Durante más de una década, los capítulos de LQSA han rondado los 70 minutos e incluso más, algo que se había convertido en una de las principales quejas del público. Esta temporada, sin embargo, los hermanos Caballero han optado por un metraje más ajustado —entre 50 y 55 minutos— que logra lo que parecía imposible: una comedia más fluida, más directa y mucho más dinámica. Lo que sobre el papel parecía un cambio menor, en pantalla se convierte en un acierto absoluto.
Un arranque potente: caos, antidisturbios y nuevas posiciones en Contubernio 49
El primer capítulo de la temporada 16, uno de los más esperados del año, comienza sin rodeos. La entrada de los antidisturbios en Contubernio 49 para desalojar a los okupas pone en marcha un arranque contundente que marca el tono de este nuevo ciclo.
Es un inicio que funciona como gancho, pero también como reseteo: varios personajes se ven desplazados, obligados a redefinir su situación y abriendo así nuevas posibilidades narrativas.
Lola, cancelada más que nunca, vuelve convertida en uno de los centros del caos. Maite, arruinada y sin opciones, se ve forzada a compartir piso con ella en una convivencia que promete ser una de las bombas cómicas de la temporada. En paralelo, La Chusa y su universo de personajes inclasificables traen conflicto desde el primer momento, demostrando que su trama seguirá siendo un pilar del humor más alocado.
Lo mejor es que el capítulo no se detiene: cada escena impulsa la siguiente, sin esos parones que antes dificultaban mantener el ritmo.
Personajes que crecen: Amador, Bruno, Yoli, Óscar y la imparable Menchu
Uno de los puntos más acertados del inicio es el enfoque en personajes que necesitaban una evolución.
Amador, que siempre ha sido el rey del desastre, sorprende con una faceta inesperada: ahora es empresario y su negocio de tuk-tuks arranca con un éxito que ni él mismo entiende. Es una idea fresca que añade humor, pero también un pequeño cambio de aire al personaje.

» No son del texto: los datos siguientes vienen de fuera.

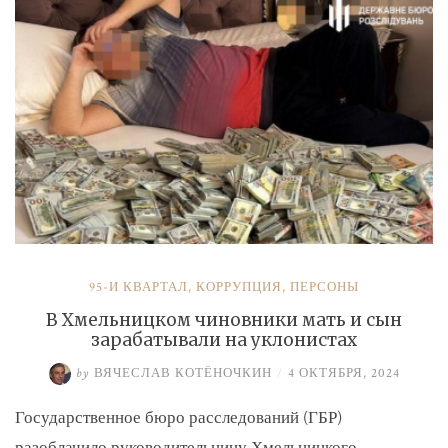
и
Умерова»
95-Й КВАРТАЛ
,
КОРРУПЦИЯ
,
ПЕРСОНЫ
В Хмельницком чиновники мать и сын
зарабатывали на уклонистах
by
ВЯЧЕСЛАВ КОТЁНОЧКИН
/
4 ОКТЯБРЯ, 2024
Государственное бюро расследований (ГБР)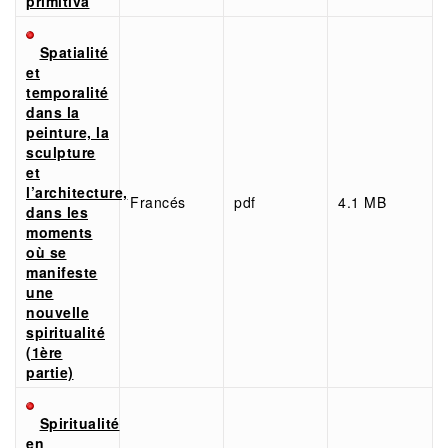
primitiva
Spatialité
et
temporalité
dans la
peinture, la
sculpture
et
l’architecture,
Francés
pdf
4.1 MB
dans les
moments
où se
manifeste
une
nouvelle
spiritualité
(1ère
partie)
Spiritualité
en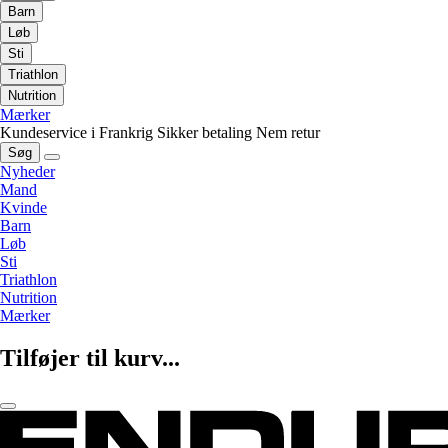
Barn
Løb
Sti
Triathlon
Nutrition
Mærker
Kundeservice i Frankrig
Sikker betaling
Nem retur
Søg
Nyheder
Mand
Kvinde
Barn
Løb
Sti
Triathlon
Nutrition
Mærker
Tilføjer til kurv...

Mientras tanto, Bruno sigue consolidándose como uno de los personajes más complejos y mejor construidos del edificio. Su constante lucha entre sus principios y la locura colectiva que lo rodea sigue proporcionando algunos de los mejores momentos de la serie.
En la línea familiar, la trama de Yoli y Óscar entre pañales, caos y la presencia explosiva de Menchu, promete ser uno de los motores cómicos de esta temporada 16. Menchu, fiel a su estilo, vuelve con más energía y mala leche que nunca.
La guerra de comunidades y el reinado absoluto de Antonio Recio
La serie mantiene su ya clásica guerra entre las dos comunidades, un conflicto que se estira con intenciones muy claras: crear un terreno fértil para el humor y situar a Antonio Recio en el epicentro del descontrol.
Recio, acompañado de Toñín, vuelve a su territorio favorito: la presidencia y la organización caótica. Sus métodos imposibles siguen funcionando, aportando esa exageración marca de la casa que ha hecho a La que se avecina inconfundible.
Luces y sombras: una temporada con buen arranque pero con ausencias pesadas
No todo es perfecto en este regreso. La despedida de Fernando Tejero, uno de los actores más emblemáticos de la serie, se resuelve con una rapidez que sorprende. Aunque la ausencia es comprensible, se echa en falta un cierre más trabajado para un personaje tan querido por el público.
Además, algunos personajes aparecen poco en estos primeros compases, quedando algo desdibujados frente a las nuevas prioridades narrativas.
Conclusión: una temporada 16 que no reinventa, pero sí revitaliza
En conjunto, la temporada 16 de ‘La que se avecina’ arranca con fuerza, claridad de ideas y una estructura que por fin respeta el ritmo que esta comedia necesitaba.
La esencia sigue intacta: los enredos imposibles, la exageración, los chistes frenéticos, las dinámicas de barrio imposible… pero ahora con una capa de aire fresco que la rejuvenece.
No es una revolución, pero sí una revitalización.
Y para una serie de 16 temporadas, eso es un auténtico triunfo.